How to set up a Microsoft Azure Data Explorer data source?

The following sections will detail all the information needed for setting up a Microsoft Azure Data Explorer data source in TrendMiner.

Warning

The queries and examples on this page are for illustration only. Adjustments to fit your own specific environment may be required (e.g. matching data types) and fall outside of the scope of this support document.

If you wish to engage for hands-on support in setting up this connection, please reach out to your TrendMiner contact.

Danger

It is not recommended to use the "set notruncation;" option in your queries, as this will remove any restriction in the number of data points returned in each request. In extreme cases, this could cause TrendMiner services to run out of memory. It can be useful to add this option for initial testing, but do not use it in production to avoid sudden issues.

Note that, if a result set is truncated, Azure Data Explorer will return this query as FAILED and plotting/indexing on the TrendMiner side will also fail. This is to avoid working with incomplete data sets. If you run into the truncation limit regularly, it is advised to update your index granularity to a lower value. Also, ensure Analytics Optimization is implemented. An example is included in the next sections.

ConfigHub configuration

To add a Microsoft Azure Data Explorer data source, in ConfigHub go to Data in the left side menu, then Data sources, choose + Add data source.

Fill out 'Data source details' on the first step of the datasource creation wizard: type name of data source, select “Microsoft Azure Data Explorer” from the Provider dropdown. Time series capability will be checked by default.

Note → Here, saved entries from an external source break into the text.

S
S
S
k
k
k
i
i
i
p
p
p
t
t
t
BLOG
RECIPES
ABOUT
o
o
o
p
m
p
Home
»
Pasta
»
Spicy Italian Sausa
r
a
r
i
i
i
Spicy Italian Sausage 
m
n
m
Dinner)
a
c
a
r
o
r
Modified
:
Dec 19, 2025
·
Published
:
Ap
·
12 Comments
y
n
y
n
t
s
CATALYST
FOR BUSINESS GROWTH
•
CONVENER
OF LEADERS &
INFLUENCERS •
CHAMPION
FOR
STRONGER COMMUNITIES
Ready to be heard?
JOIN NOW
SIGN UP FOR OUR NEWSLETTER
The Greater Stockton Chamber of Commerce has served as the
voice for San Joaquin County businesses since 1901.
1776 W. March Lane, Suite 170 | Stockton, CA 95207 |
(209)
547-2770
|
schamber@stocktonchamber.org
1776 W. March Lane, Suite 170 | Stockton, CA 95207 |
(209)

Fill out additional properties, grouped in following sections:

Connection details – lists properties related to the configuration of the connection that will be established with Microsoft Azure Data Explorer.
Time series details – lists properties relevant for the time series data.

Following properties need to be populated to establish the connection:

“Name“ - а mandatory name needs to be specified.
“Provider” - select the option Microsoft Azure Data Explorer from the dropdown.
“Capabilities” - the only capability supported is the Time series capability. It will be selected by default.
“Prefix” - optional text can be entered here that will be used to prefix the tag names in TrendMiner, if a value is entered. Warning: this cannot be changed. The datasource can however be deleted and you can start the configuration over again.
"Cluster" - to be mapped with value of the cluster URI. https://<cluster>.<region>.kusto.windows.net
"Application ID" - a mandatory application id. In Azure a new application “TrendMiner” needs to be registered. After completion of this registration the application id will be available. For more info please refer to Azure Active Directory application registration or consult with the Azure Data Explorer documentation.
"Tenant ID" - a mandatory tenant id. In Azure a new application "TrendMiner"needs to be registered. After completion of this registration the tenant id is available.
"Client secret" - after registration of the TrendMiner application in Azure a client id and a secret need to be generated in order to get application access. The client secret for this access needs to be entered here.
"Database" – to be mapped with the name of the ADX database holding the time series data to be pulled.
"Driver properties" - additional optional driver specific properties can be configured here as key;value, where key is the name of driver specific property and value the desired value for this property.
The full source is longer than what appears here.